EXERCISE OBJECTIVE: What are the lines from the one with "Mask: left lung" through the end of the records below, written out exactly and without the pictures?

MATERIAL PROVIDED:
++++++++++++++++++++
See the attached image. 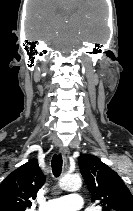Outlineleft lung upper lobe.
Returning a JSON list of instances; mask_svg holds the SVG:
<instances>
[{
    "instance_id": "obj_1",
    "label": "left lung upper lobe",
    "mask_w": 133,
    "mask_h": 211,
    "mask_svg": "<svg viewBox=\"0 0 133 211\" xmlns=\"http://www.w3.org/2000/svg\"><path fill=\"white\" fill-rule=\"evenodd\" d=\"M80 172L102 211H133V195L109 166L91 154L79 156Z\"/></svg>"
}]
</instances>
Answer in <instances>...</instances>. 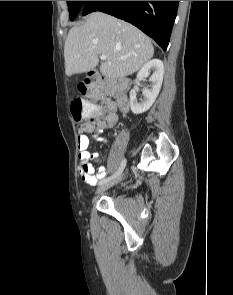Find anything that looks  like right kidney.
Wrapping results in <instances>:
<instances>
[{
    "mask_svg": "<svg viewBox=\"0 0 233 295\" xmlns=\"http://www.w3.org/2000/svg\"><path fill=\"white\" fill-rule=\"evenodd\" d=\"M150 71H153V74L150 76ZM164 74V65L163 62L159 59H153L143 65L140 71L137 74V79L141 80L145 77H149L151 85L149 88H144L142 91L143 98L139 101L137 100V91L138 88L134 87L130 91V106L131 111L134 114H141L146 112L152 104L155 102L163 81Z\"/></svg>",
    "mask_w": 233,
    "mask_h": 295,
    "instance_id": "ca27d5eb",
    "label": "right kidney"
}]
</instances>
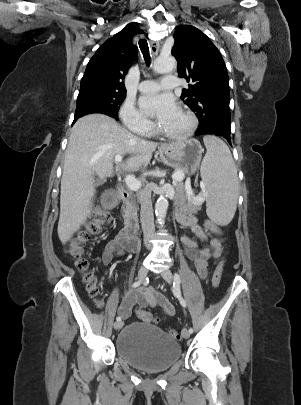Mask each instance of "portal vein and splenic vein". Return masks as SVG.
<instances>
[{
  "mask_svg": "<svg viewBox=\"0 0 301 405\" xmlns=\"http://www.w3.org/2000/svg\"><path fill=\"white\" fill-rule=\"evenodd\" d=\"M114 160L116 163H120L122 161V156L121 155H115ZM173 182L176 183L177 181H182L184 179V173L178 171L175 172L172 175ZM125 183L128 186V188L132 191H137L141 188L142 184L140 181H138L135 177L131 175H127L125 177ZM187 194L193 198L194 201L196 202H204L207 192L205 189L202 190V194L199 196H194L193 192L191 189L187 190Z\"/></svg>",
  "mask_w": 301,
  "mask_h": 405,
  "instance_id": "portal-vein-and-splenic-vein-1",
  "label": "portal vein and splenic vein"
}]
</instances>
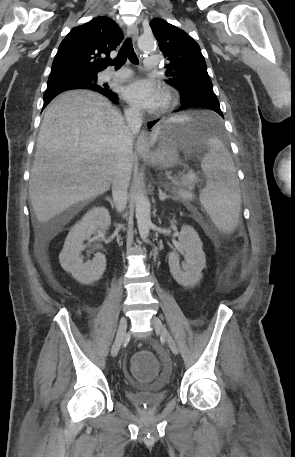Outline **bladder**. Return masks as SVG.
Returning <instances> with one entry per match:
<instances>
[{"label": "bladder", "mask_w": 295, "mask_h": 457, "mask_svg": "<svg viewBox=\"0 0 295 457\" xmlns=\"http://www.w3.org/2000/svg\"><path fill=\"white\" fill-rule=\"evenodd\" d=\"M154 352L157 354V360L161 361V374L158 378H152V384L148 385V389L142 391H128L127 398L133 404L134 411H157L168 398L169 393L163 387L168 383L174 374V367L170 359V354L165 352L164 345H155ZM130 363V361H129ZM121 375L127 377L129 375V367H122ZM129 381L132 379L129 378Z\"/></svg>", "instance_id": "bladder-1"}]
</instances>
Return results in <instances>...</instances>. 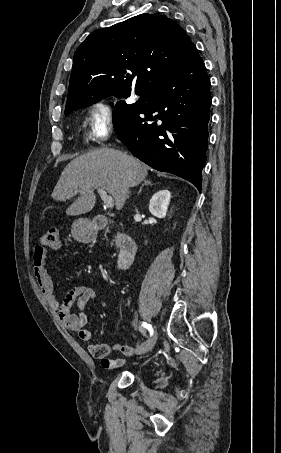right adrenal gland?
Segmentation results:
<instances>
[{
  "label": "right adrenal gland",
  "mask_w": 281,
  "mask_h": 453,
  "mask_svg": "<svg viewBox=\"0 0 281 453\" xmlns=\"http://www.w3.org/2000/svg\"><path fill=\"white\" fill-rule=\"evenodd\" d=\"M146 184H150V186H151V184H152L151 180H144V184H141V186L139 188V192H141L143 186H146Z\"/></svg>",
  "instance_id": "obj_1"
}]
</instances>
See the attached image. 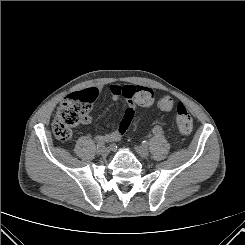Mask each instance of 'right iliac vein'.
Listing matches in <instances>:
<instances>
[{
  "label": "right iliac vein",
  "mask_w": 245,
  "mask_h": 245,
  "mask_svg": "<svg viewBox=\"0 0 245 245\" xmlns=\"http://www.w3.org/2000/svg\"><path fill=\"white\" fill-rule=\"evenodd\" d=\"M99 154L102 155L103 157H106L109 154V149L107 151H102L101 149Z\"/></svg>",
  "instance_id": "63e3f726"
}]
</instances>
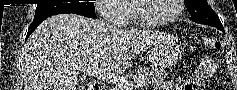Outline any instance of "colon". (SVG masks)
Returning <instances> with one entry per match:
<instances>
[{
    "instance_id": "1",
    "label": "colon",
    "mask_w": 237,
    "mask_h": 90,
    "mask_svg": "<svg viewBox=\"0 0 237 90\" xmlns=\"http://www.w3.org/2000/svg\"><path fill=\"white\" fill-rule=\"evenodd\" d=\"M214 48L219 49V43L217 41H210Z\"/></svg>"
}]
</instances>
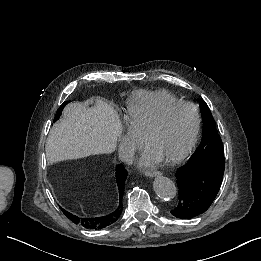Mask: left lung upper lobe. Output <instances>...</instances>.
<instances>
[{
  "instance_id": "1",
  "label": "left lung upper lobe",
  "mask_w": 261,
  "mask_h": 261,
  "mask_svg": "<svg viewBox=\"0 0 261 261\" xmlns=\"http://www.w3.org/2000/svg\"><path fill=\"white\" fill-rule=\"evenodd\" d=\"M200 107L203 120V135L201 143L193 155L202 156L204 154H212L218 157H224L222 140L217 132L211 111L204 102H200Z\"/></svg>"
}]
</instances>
++++++++++++++++++++
EXPECTED OUTPUT:
Mask: left lung upper lobe. Output <instances>...</instances>.
<instances>
[{
  "instance_id": "1",
  "label": "left lung upper lobe",
  "mask_w": 261,
  "mask_h": 261,
  "mask_svg": "<svg viewBox=\"0 0 261 261\" xmlns=\"http://www.w3.org/2000/svg\"><path fill=\"white\" fill-rule=\"evenodd\" d=\"M200 107L203 120V135L201 143L193 155L202 156L204 154H212L218 157H224L222 140L217 132L211 111L204 102H200Z\"/></svg>"
}]
</instances>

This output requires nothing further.